A Florida assistant state attorney was suspended Friday for posting an offensive Facebook rant about Orlando in the hours after the mass shooting at a gay nightclub in the city.

"Downtown Orlando has no bottom. The entire city should be leveled," wrote Assistant State Attorney Kenneth Lewis last Sunday morning, as the news was beginning to spread that 49 people had been killed and 53 injured at the Pulse nightclub.

"It is a melting pot of 3rd world miscreants and ghetto thugs. It is void of culture," Lewis said in the post, which has since been deleted, but was captured by NBC affiliate WESH.

"If you live down there you do it at your own risk and at your own peril. If you go down there after dark there is seriously something wrong with you," added Lewis, who serves the Ninth Judicial Circuit, covering Orange and Osceola counties.

The Ninth Judicial Circuit's office spokeswoman Angela Starke told NBC News that Lewis was suspended because he violated the office's social media policy.
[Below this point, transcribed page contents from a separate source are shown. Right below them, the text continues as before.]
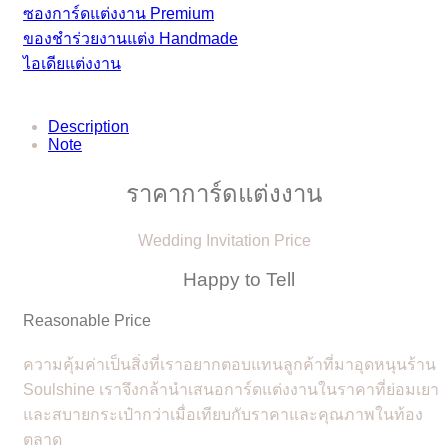
ซองการ์ดแต่งงาน Premium
ของชำร่วยงานแต่ง Handmade
ไอเดียแต่งงาน
Description
Note
ราคาการ์ดแต่งงาน
Wedding Invitation Price
Happy to Tell
Reasonable Price
ความคุ้มค่าเป็นสิ่งที่เราอยากตอบแทนลูกค้าที่มาอุดหนุนร้าน
Soulshine เราจึงกล้านำเสนอการ์ดแต่งงานในราคาที่ย่อมเยา
และสบายกระเป๋ากว่าเมื่อเทียบกับราคาและคุณภาพในท้อง
ตลาด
Lewis did not immediately respond to a request for comment from NBC News.

The social media rules were added to the Ninth Judicial Circuit's code of conduct in 2015, and every employee is required to sign it, Starke said in a statement.

The policy, at least in part, was put into place because of Lewis' comments on Facebook in 2014.

Lewis was temporarily reassigned and forced to undergo sensitivity training after that Mother's Day post that read: "Happy Mother's Day to all the crack hoes out there. It' never too late to turn it around, tie your tubes, clean up your life and make difference to someone out there that deserves a better mother."

The "crack hoes" remark followed a post featuring a picture of Supreme Court Justice Sonia Sotomayor that said: "Reason enough why no country should ever engage in the practice of Affirmative Action again. This could be the result. Where would she be if she didn't hit the quota lottery? Here's a hint: 'Would you like to supersize that sir?'"

Lewis apologized for both posts, saying he thought they would only be visible to his Facebook friends, according to The Associated Press.

At the time, the Ninth Circuit's chief assistant and executive director, Richard Wallsh, said officials were "focusing in on corrective action in regards to Mr. Lewis," WESH reported.

But, Wallsh added, "at some point, we probably have to look at office-wide social media policies."